DIRECTIONS FOR THIS TASK:
Would you please copy every line from the records that contains the word "Monica"?

Saved data entries:
Segment Open
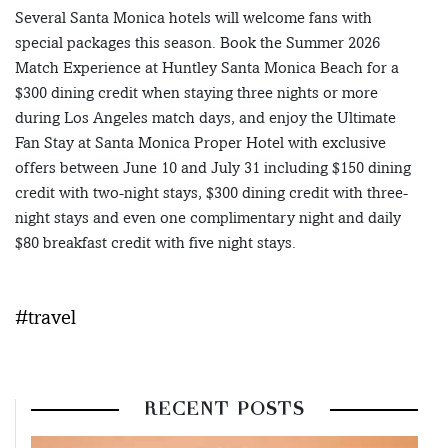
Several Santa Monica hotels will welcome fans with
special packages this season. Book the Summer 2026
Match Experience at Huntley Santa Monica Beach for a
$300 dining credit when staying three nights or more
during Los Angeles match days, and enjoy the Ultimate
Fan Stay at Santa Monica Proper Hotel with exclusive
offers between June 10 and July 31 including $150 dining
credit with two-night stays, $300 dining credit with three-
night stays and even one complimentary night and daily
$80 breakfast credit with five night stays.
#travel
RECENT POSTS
Segment Closed
Segment Open
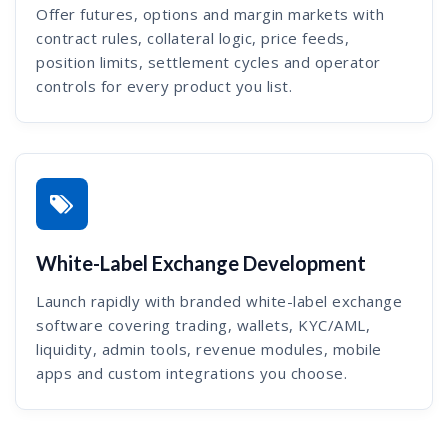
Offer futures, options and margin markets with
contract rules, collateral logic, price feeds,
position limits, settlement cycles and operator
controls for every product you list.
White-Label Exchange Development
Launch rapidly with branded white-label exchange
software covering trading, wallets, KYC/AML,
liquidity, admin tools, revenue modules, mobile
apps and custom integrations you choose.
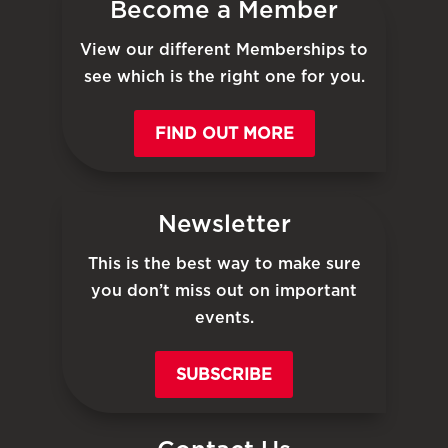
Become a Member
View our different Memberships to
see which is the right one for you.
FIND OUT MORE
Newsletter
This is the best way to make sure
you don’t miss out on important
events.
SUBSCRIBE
Segment Closed
WRITTEN ANSWER:
Several Santa Monica hotels will welcome fans with
Match Experience at Huntley Santa Monica Beach for a
Fan Stay at Santa Monica Proper Hotel with exclusive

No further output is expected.